By Katta Hules
The city council approved an update to the cross-department software Laserfiche this week. The software update, which is budgeted to cost $33,785, is essential to the digitalization of city records. “Normally we’d ask for this additional funding during the normal budgeting cycle,” City Manager Dominic Lazzaretto said, “but the software is limping into obsolescence and we’ve had a lot of issues with it that have necessitated the request to purchase this item now, in the middle of the budget cycle.”
The city has been using Laserfiche Classic document management software since 2006 to store, share and retrieve digital images of existing paper records. According to the Staff Report on the subject, “Using Laserfiche scanning and indexing technology has allowed the City to maintain consistency in image indexing procedures, maintain interdepartmental electronic access and file sharing capabilities, expedite the completion of conversion projects, and ensure adequate storage and access to public documents in accordance with the City’s document retention schedules and the California Public Records Act.” However, the system has not been updated since its installation.

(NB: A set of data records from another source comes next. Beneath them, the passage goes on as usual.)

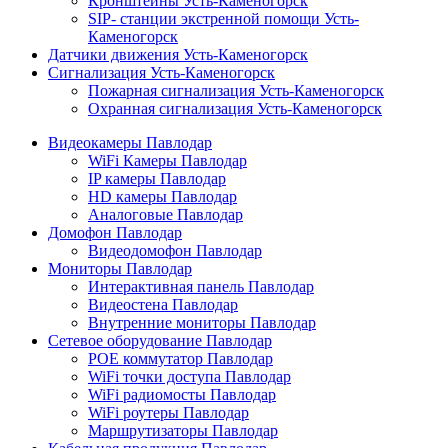
Кронштейны Усть-Каменогорск
SIP- станции экстренной помощи Усть-
Каменогорск
Датчики движения Усть-Каменогорск
Сигнализация Усть-Каменогорск
Пожарная сигнализация Усть-Каменогорск
Охранная сигнализация Усть-Каменогорск
Видеокамеры Павлодар
WiFi Камеры Павлодар
IP камеры Павлодар
HD камеры Павлодар
Аналоговые Павлодар
Домофон Павлодар
Видеодомофон Павлодар
Мониторы Павлодар
Интерактивная панель Павлодар
Видеостена Павлодар
Внутренние мониторы Павлодар
Сетевое оборудование Павлодар
POE коммутатор Павлодар
WiFi точки доступа Павлодар
WiFi радиомосты Павлодар
WiFi роутеры Павлодар
Маршрутизаторы Павлодар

Due to this lack of update, the system has been experiencing slow performance and glitches including kicking users out, hindering access and an inability to automate certain forms, according to the Staff Report. The update will improve the server, search options, coding, smooth workflow of certain operations and allow automation of e-forms among other benefits.
Lazzaretto said although the request came from the city clerk’s office, the software update affects all the city departments because “every department has some form of digital imaging needs.” The clerk’s office, in its record keeping capacity, utilizes the software the most, especially for its project to digitalize the city’s old documentation, currently kept in the basement. “All the paper that we used to put in file cabinets underneath the building is a 110 years old,” said Lazzaretto. “Laserfiche allows us to scan those documents, have them in perpetuity, have backups to them, the public can access it at any time, we can access it at any time.”
Mayor Tom Beck asked how long the upgrade was likely to last.
“We like to get five to seven years out of a piece of software like this. There is an annual maintenance that will help ensure that it doesn’t get obsolete but as I mentioned earlier, we got 10 years out of the first one,” Lazzaretto answered, adding that the maintenance fee was “slightly higher” than last time but has already been budgeted for.
Mayor Pro-Tem Amundson asked if the city would need additional staff to help scan the old records.
Lazzaretto answered that the consulting staff who update the data already in place is budgeted for, including installation and training for the Fire Department which does not currently have Laserfiche. Additionally, the software “(allows) our existing clerical staff to do the scanning and the indexing and all those things. It automates all of that.”
Amundson asked if the files in the basement were already in the system. “For the most part,” Lazzaretto replied, “If you look on our website, there are really good records for the last 20 years, there’s pretty good records before that for another 10 or 15 years and then as they have time available, they keep scanning and building things into the system. Hopefully, it will be a foolproof system eventually (and) any paper we have in long term storage will be in there but as available, we finish up the projects.”
The Laserfiche update was approved unanimously. Lazzaretto said the update will “provide new capabilities that will further streamline things and make things easier on all departments.”
In addition, the council honored Brian Mejia for 20 years of service in Supervisor Michael Antonovich’s office and Arcadia High School students Michelle Deng and Lauren Ko for winning the CIF-SS Tennis Doubles Championship.
During his council report, Amundson urged holiday drivers to slow down and find another ride home if they feel intoxicated, citing the recent increase in vehicular fatalities. Both he and Councilmember Chandler suggested those who donate for the holidays consider giving to the police K9 unit for the upkeep of its dog, Zoli.
The meeting was adjourned in memory of Garry Myrdahl, co-owner of Hair Etc., former Arcadia resident and youth coach who recently passed away from bone cancer. “You never know in life,” said Beck, who knew Myrdahl. “You should live every day to its fullest.”
The city council will meet again on Jan. 17 at 7 p.m.